The tax treatment helps a little. Premiums on federally qualified LTC policies count as a deductible medical expense, subject to age-based caps. The IRS adjusts these annually; for 2026 the caps are $1,860 for ages 51 to 60, $4,960 for 61 to 70, and $6,200 for over 70. The deduction only matters if your total medical expenses exceed 7.5% of adjusted gross income, which they often do for retirees.
Alternatives worth knowing about
A handful of paths sit alongside or instead of traditional coverage.
State Partnership Programs let qualifying LTC policies protect assets dollar-for-dollar against Medicaid spend-down rules. If you buy a Partnership-qualified policy with $200,000 in lifetime benefits and exhaust it, you can keep $200,000 in countable assets and still qualify for Medicaid. Most states participate. The mechanics are technical; an elder-law attorney can map it for your state.
Continuing care retirement communities (CCRCs) function, in part, as prepaid long-term care. You pay an entrance fee (typically $200,000 to $800,000 depending on the contract type and the community) and a monthly fee, and the contract obligates the community to provide higher levels of care (assisted living, memory care, skilled nursing) as you need them. Type A "life care" contracts offer the strongest LTC protection. Type C "fee-for-service" contracts shift more risk to you. The financial review on a CCRC contract is significant and deserves outside professional eyes before signing.
Veterans benefits can fill part of the gap for those who qualify. Aid and Attendance pension benefits can pay over $2,000 a month for a single veteran needing care, and the VA also operates state veterans homes. The application process is slow and document-heavy but worth pursuing for any veteran or surviving spouse.

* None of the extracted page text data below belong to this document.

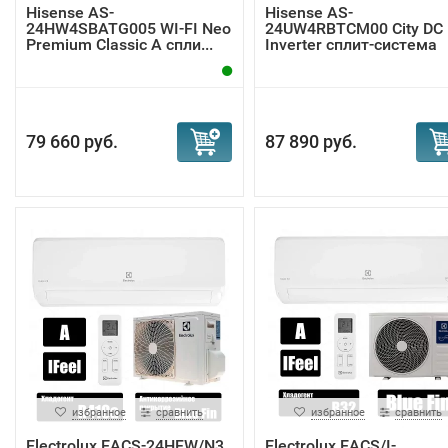
Hisense AS-
Hisense AS-
24HW4SBATG005 WI-FI Neo
24UW4RBTCM00 City DC
Premium Classic A спли...
Inverter сплит-система
79 660 руб.
87 890 руб.
избранное
сравнить
избранное
сравнить
Electrolux EACS-24HFW/N3
Electrolux EACS/I-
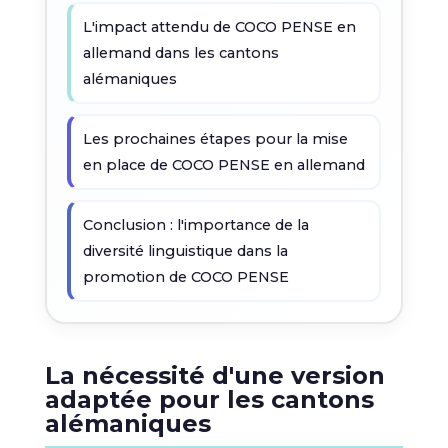
L'impact attendu de COCO PENSE en
allemand dans les cantons
alémaniques
Les prochaines étapes pour la mise
en place de COCO PENSE en allemand
Conclusion : l'importance de la
diversité linguistique dans la
promotion de COCO PENSE
La nécessité d'une version
adaptée pour les cantons
alémaniques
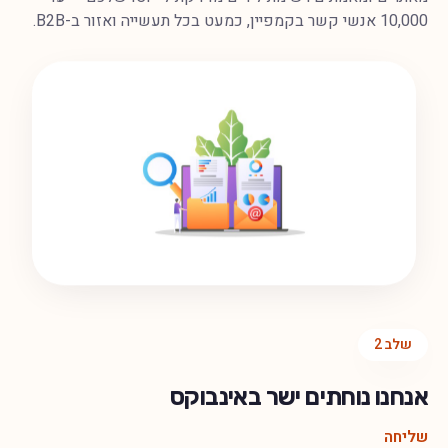
10,000 אנשי קשר בקמפיין, כמעט בכל תעשייה ואזור ב-B2B.
שלב
2
אנחנו נוחתים ישר באינבוקס
שליחה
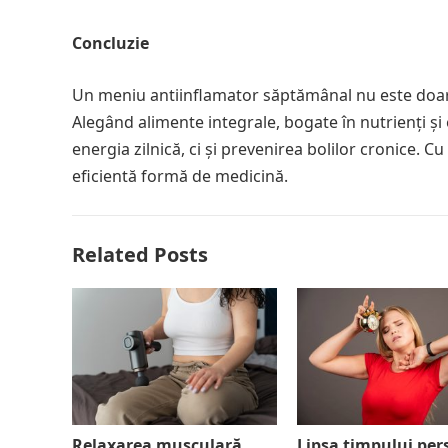
Concluzie
Un meniu antiinflamator săptămânal nu este doar u
Alegând alimente integrale, bogate în nutrienți și
energia zilnică, ci și prevenirea bolilor cronice. C
eficientă formă de medicină.
Related Posts
Relaxarea musculară
Lipsa timpului per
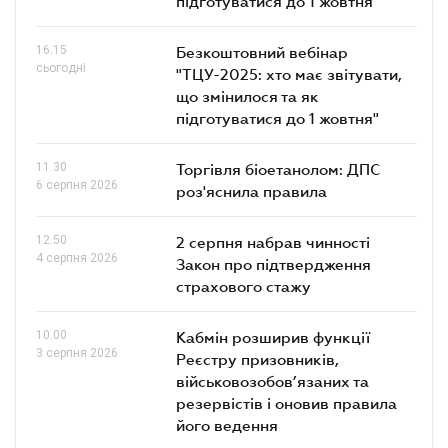
підготуватися до 1 жовтня"
16.15
Безкоштовний вебінар
сьогодні
"ТЦУ-2025: хто має звітувати,
що змінилося та як
підготуватися до 1 жовтня"
11.30
Торгівля біоетанолом: ДПС
6 серпня 2026
роз'яснила правила
12.50
2 серпня набрав чинності
4 серпня 2026
Закон про підтвердження
страхового стажу
10.00
Кабмін розширив функції
3 серпня 2026
Реєстру призовників,
військовозобов’язаних та
резервістів і оновив правила
його ведення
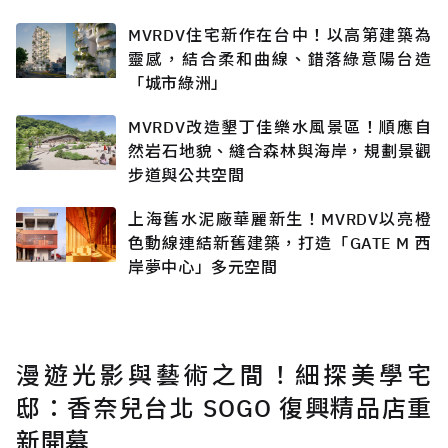
MVRDV住宅新作在台中！以高第建築為
靈感，結合柔和曲線、錯落綠意陽台造
「城市綠洲」
MVRDV改造墾丁佳樂水風景區！順應自
然岩石地貌、縫合森林與海岸，規劃景觀
步道與公共空間
上海舊水泥廠華麗新生！MVRDV以亮橙
色動線連結新舊建築，打造「GATE M 西
岸夢中心」多元空間
漫遊光影與藝術之間！細探美學宅
邸：香奈兒台北 SOGO 復興精品店重
新開幕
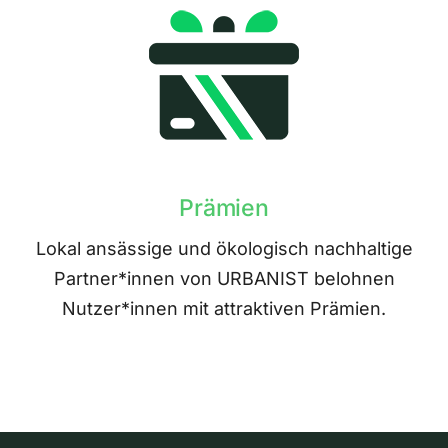
Prämien
Lokal ansässige und ökologisch nachhaltige
Partner*innen von URBANIST belohnen
Nutzer*innen mit attraktiven Prämien.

Medicaid itself remains the default long-term care payer in this country, covering more than half of all nursing home residents. Qualifying generally requires assets under $2,000 (with significant variation by state and program) and triggers look-back rules on prior asset transfers. Medicaid planning done five years before a crisis looks different from Medicaid planning done five months before a crisis. The earlier you start, the more options you have. For state-specific guidance, I've written separate breakdowns of Florida, California, Texas, New York, and Michigan Medicaid rules.
What I'd do in 2026
If you're 55 to 65, healthy, and have $1 million to $2 million in retirement assets, look hard at a hybrid life-with-LTC policy on a 10-pay structure. The premium is guaranteed, the benefit isn't lost if you don't need care, and you've taken the rate-increase risk off the table.
If you're 65 to 75, the math gets harder. Most clients in this band end up with either a small standalone policy (just enough to defer Medicaid spend-down by a few years), a hybrid funded with existing IRA money via a 1035 exchange, or a deliberate self-insurance plan with a designated sleeve of the portfolio.
If you're over 75 or have health issues that will close standard underwriting, short-term care, state Partnership planning, and Medicaid pre-planning with an elder-law attorney are the practical paths. The honest answer is that the optimal time to buy passed without you knowing it. That's not a moral failing; the product was sold poorly to a whole generation.
If you hold a legacy policy and the premium just jumped, do not drop it without running the comparison. A rate increase is not the same as a bad deal. Even at the new premium, the coverage may still be cheaper than self-funding, especially if you've already paid in for a decade. Ask the carrier in writing for the reduced-benefit options (most are required to offer them) and run the numbers with someone who isn't paid on the result.
The industry that sold these policies didn't get the actuarial math right. Your job is to make the best decision you can with what's actually on the shelf now, not the version that was promised in 2003.